Five Months in the Neonatal ICU

written and illustrated by Jenny Jaeckel


Jaeckel (For the Love of Meat, 2016, etc.) catalogs her daughter’s five months in the Neonatal Intensive Care Unit in this graphic memoir.

When it was discovered that the author was suffering from a buildup of amniotic fluid, her doctors recommended inducing labor early. Shortly after the birth, physicians found that her daughter, Asa, suffered from tracheoesophageal fistula, a rare defect in the esophagus that needed to be corrected with surgery. So began a monthlong process to ensure that Asa could breathe and eat correctly and would be safe from the dangers of infection. It was touch and go, with Jaeckel and her husband, Cito, restricted in their access to Asa. Jaeckel was particularly affected by the stress of the situation. With this memoir, told in paneled illustrations like a graphic novel, the author chronicles her experiences with doctors and nurses (of various degrees of patience and gentleness), supportive friends, her intrusive mother, and the esoteric acronyms that categorize hospital life (“Her SATS are low,” reads one speech bubble. “She had T.P.N. and now she’s still N.P.O.”).

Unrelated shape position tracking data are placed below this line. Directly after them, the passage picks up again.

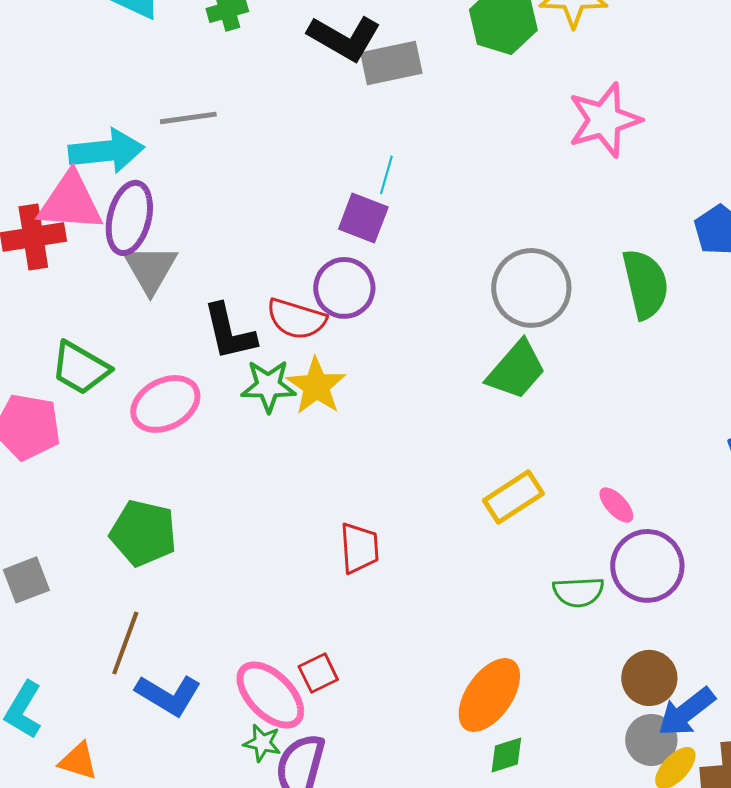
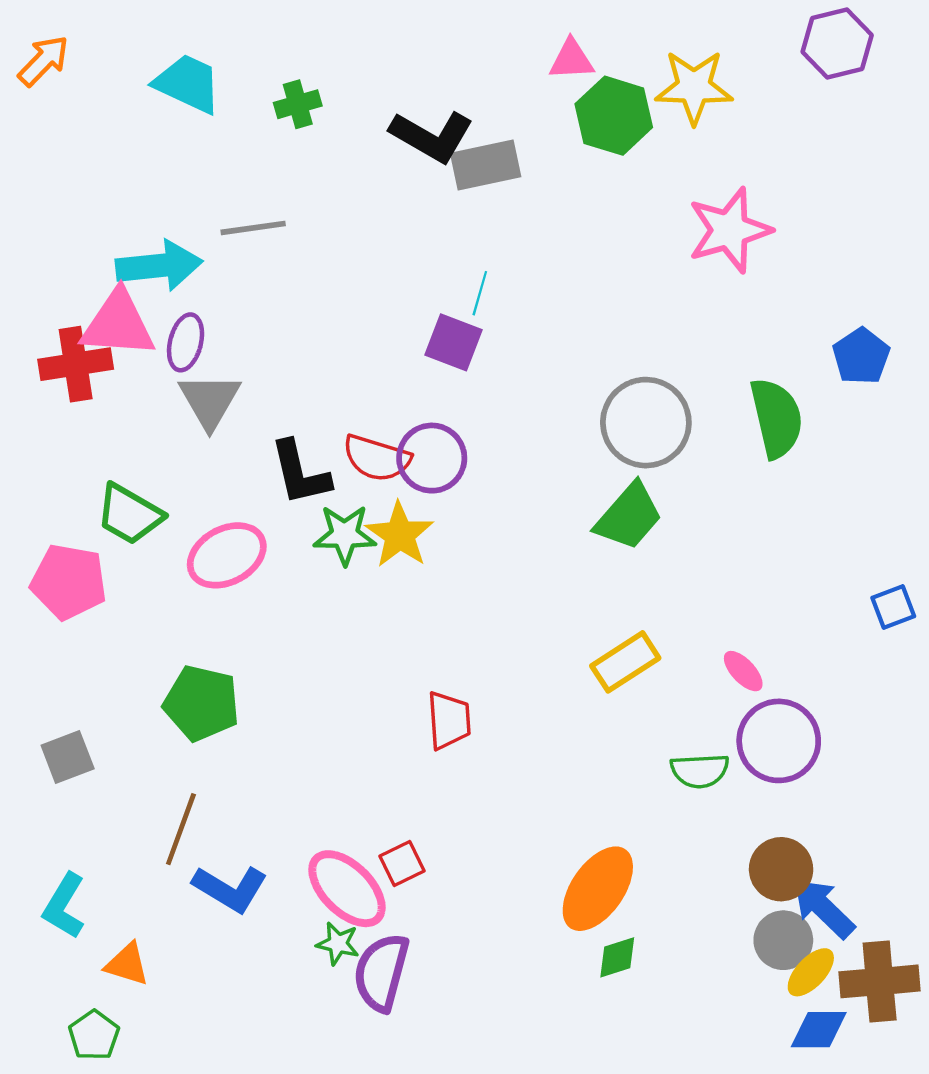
purple ellipse: (129, 218) -> (186, 342), size x0.7
purple circle: (344, 288) -> (432, 458), moved
blue arrow: (686, 712) -> (823, 908), turned 82

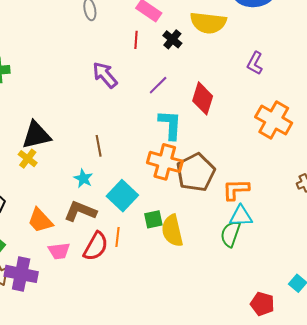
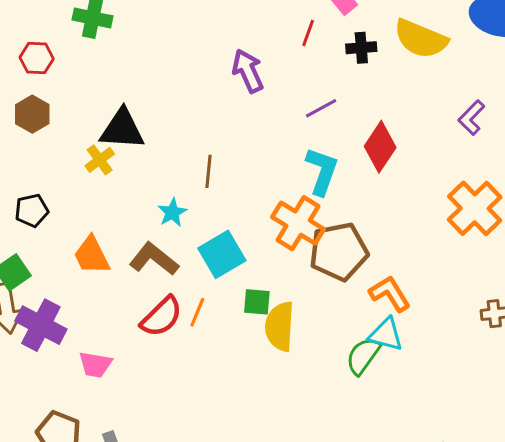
black cross: (172, 39) -> (361, 48), turned 30
orange L-shape: (236, 190) -> (390, 294), turned 44
pink trapezoid: (59, 251) -> (95, 365), moved

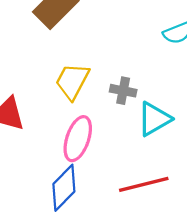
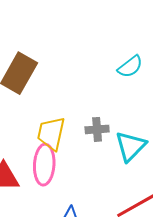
pink ellipse: (78, 139) -> (44, 165), moved

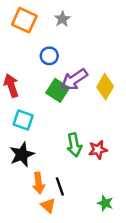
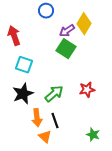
purple arrow: (74, 80) -> (67, 31), size x0.7
yellow diamond: (105, 87) -> (84, 24), moved
green square: (58, 90) -> (66, 49), moved
green arrow: (74, 145) -> (54, 94), moved, turned -120

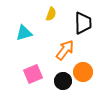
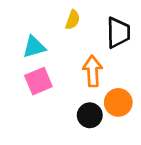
orange arrow: (65, 50) -> (93, 71), turned -40
pink square: (33, 74) -> (38, 81), moved

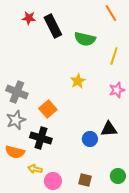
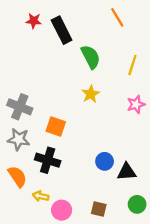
orange line: (111, 13) -> (117, 17), moved
green semicircle: (85, 39) -> (91, 57), moved, turned -130
orange square: (48, 109) -> (56, 127), turned -30
gray star: (16, 120) -> (19, 139), turned 30
black triangle: (109, 129) -> (127, 172), moved
orange semicircle: (15, 152) -> (17, 176), turned -138

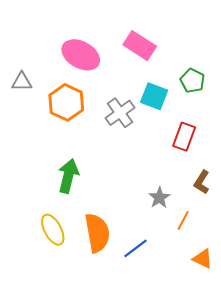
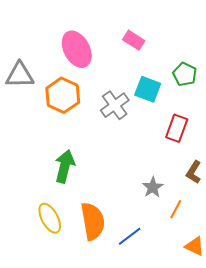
pink rectangle: (140, 46) -> (134, 40), size x0.7
pink ellipse: (81, 55) -> (77, 49), turned 33
gray triangle: (22, 82) -> (20, 75), size x1.4

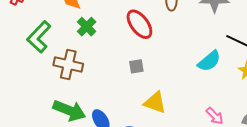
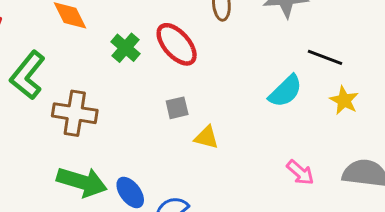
green cross: (87, 27) -> (126, 48), moved
yellow triangle: (155, 103) -> (206, 137), moved, size x0.7

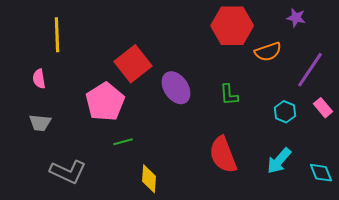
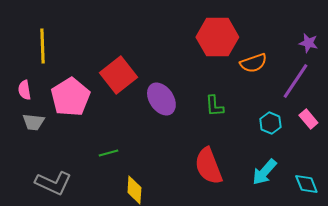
purple star: (296, 18) -> (308, 43), moved
pink pentagon: (105, 102) -> (70, 97), moved
gray trapezoid: (40, 123) -> (33, 122), moved

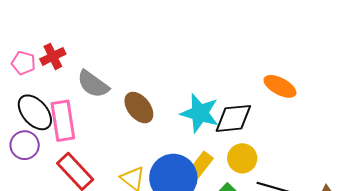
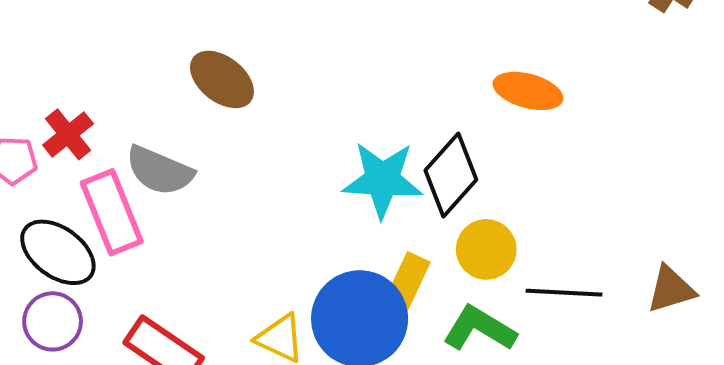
brown ellipse: (139, 108) -> (222, 79), moved
black diamond: (233, 118) -> (451, 175), turned -30
pink rectangle: (63, 121) -> (112, 212), moved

The people in the memoir are represented in the illustrations as stylized animals, reminiscent of Art Spiegelman’s seminal graphic novel, Maus. Jaeckel and her family, too, are mice, while the supporting characters are a mix of dogs, cats, deer, frogs, and other endearingly drawn creatures. The illustrations greatly soften what, as simple prose, might read as an extremely serious and upsetting account of a sick infant. The depictions of Asa as a tiny mouse with wires and tubes taped to her body are simultaneously adorable and tragic. In the book’s strongest moments, Jaeckel discusses and draws her own fraught emotional state, which leads to very striking panels of symbolic representation: tiny animals separated by immense, inky blackness, and Asa tranquilly aloft among the stars or suspended at the middle of the tree of life. Though hospitals, and illness in general, can often rob patients of their individuality, Jaeckel has managed to represent such a world in a unique and highly personalized way.

A memorable and beautifully executed memoir of a newborn’s difficult first months.